Uns dias antes, arrumando antigas arcas de família, encontrei lençóis bordados que já conhecia, mas que nesse dia me assaltaram na perfeição, no pormenor, na paciência que ali adivinhei no trabalho. Ainda um dia se há-de valorizar o labor anónimo de tantas mulheres de umas quantas gerações anteriores à minha, que com seus dedos criavam beleza nas casas: nas camas, nas casas de banho, sobre os móveis, nas cozinhas. Com seus crochets, seus bordados à mão, à máquina, delicados, longuíssimos, quase impossíveis de imaginar se não estivessem ali expostos. Um dia, estes trabalhos de tão diversos estilos e gostos talvez formem um conjunto unificado pela paciência, pela solidão, pelo amor, pela coragem, pela invenção, pela paixão. Pelo tédio? Serão, então, expostos num grande evento de trabalhos anónimos de mulheres sozinhas, cansadas, sobrecarregadas, e ainda assim não desistindo da beleza e da criação. Chamar-se-lhes-á “Borda Vida” e valerão fortunas. As suas autoras talvez já cá não estejam, mas estarão noutro lugar a executar outros trabalhos com fios de nuvens e cabelos de anjos.

Conheço vários casos de mulheres que deixaram as suas arcas plenas de rendas e bordados que me comovem até às lágrimas e cujo destino é uma incógnita, sendo que o pior que poderá acontecer é permanecerem fechados, ignorados por décadas, até o bicho da renda os desfazer.

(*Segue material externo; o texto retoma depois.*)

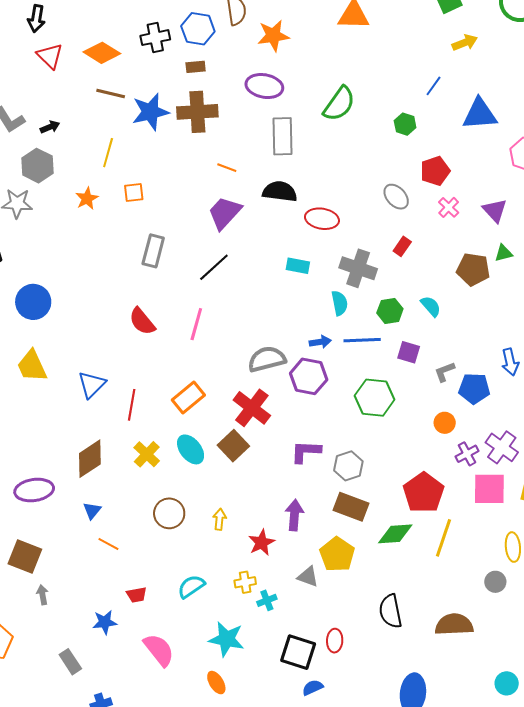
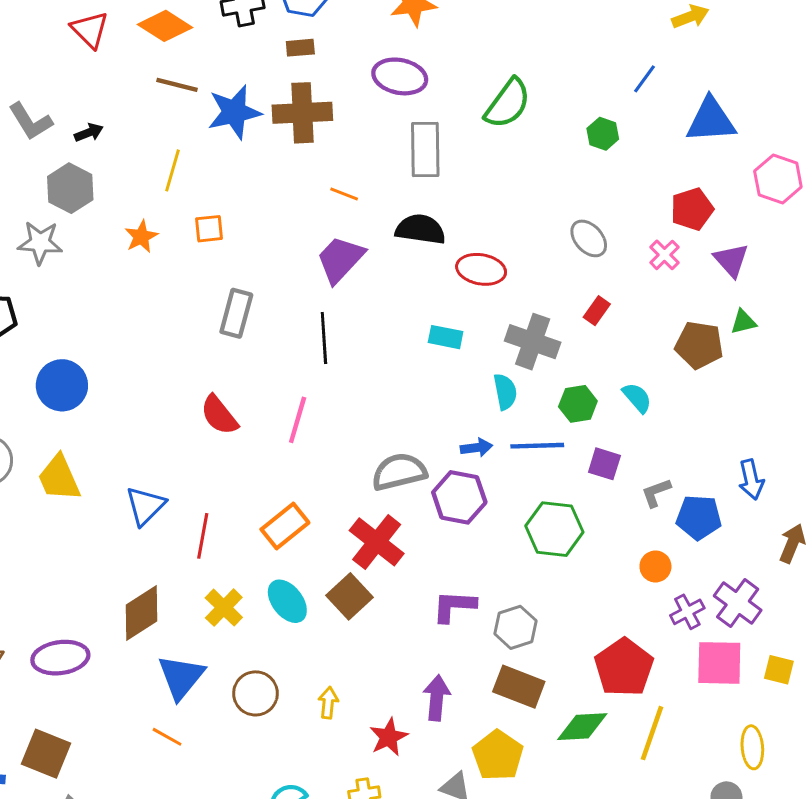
red pentagon: (435, 171) -> (692, 209), moved
black line: (214, 267) -> (324, 338), turned -52
blue triangle: (92, 511) -> (181, 677), moved, size x1.8

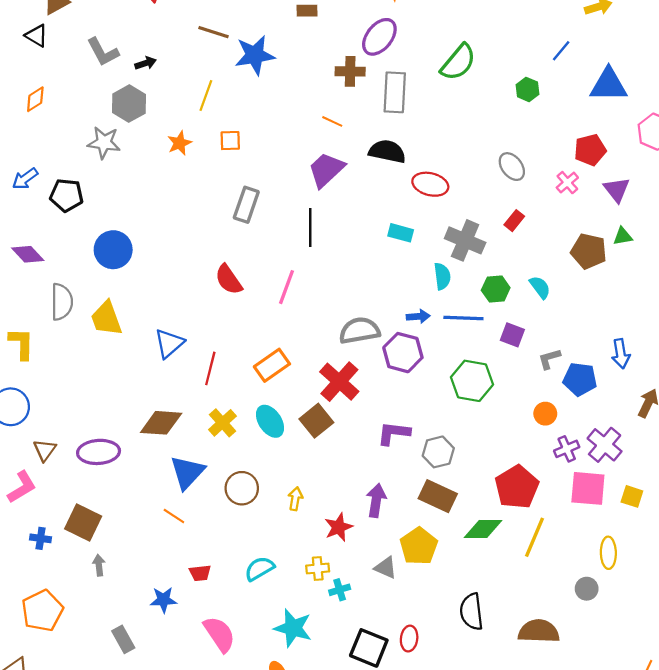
purple ellipse: (400, 76) -> (379, 37), turned -66
brown cross: (302, 113) -> (350, 71), moved, size x0.7
brown diamond: (141, 613) -> (161, 423), turned 33

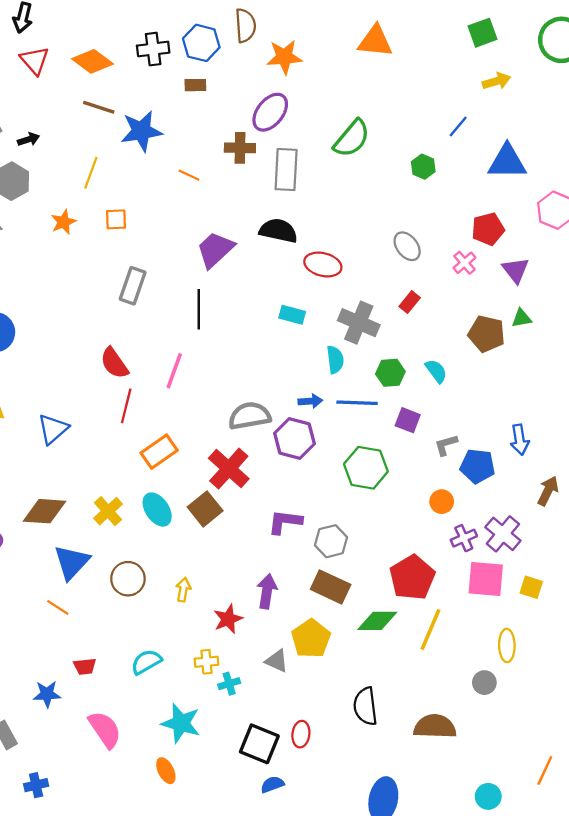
orange line: (332, 121) -> (189, 175), moved
red line: (210, 368) -> (126, 406), moved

Por isso, compreendendo ainda melhor o amor atrás do linho, decidi trazer à luz as colchas e os lençóis bordados pela minha mãe, e adornar as nossas camas com eles, a começar pela dela. E dizer-lhe: “Mãe, durma tranquila com cabeça repousada sobre este belo bordado saído das suas mãos, porque todo o trabalho de Deus está representado neste lençol. Tenho a certeza que durante a noite Ele pousará aqui Sua cansada cabeça e abençoará com Sua Sagrada respiração os seus dias. Dispensá-la-á de futuros trabalhos pesados e o oferecer-lhe-á do mais fino fio que encontrar no céu.”

Daquela mulher dançando no largo deserto com o seu companheiro, não cheguei a perceber a idade, mas não me parece que tenha tempo para bordar lençóis. Dançar no largo, à noite, será a sua outra forma de o fazer, uma maneira de bordar o espaço. Dançarinas ao luar e bordadeiras ao serão são duas formas de arqueologia sentimental, restauro humano, seguro de vida para o futuro, confissão e comunhão rituais imprescindíveis para se entrar são e salvo no tempo desconhecido que aí vem.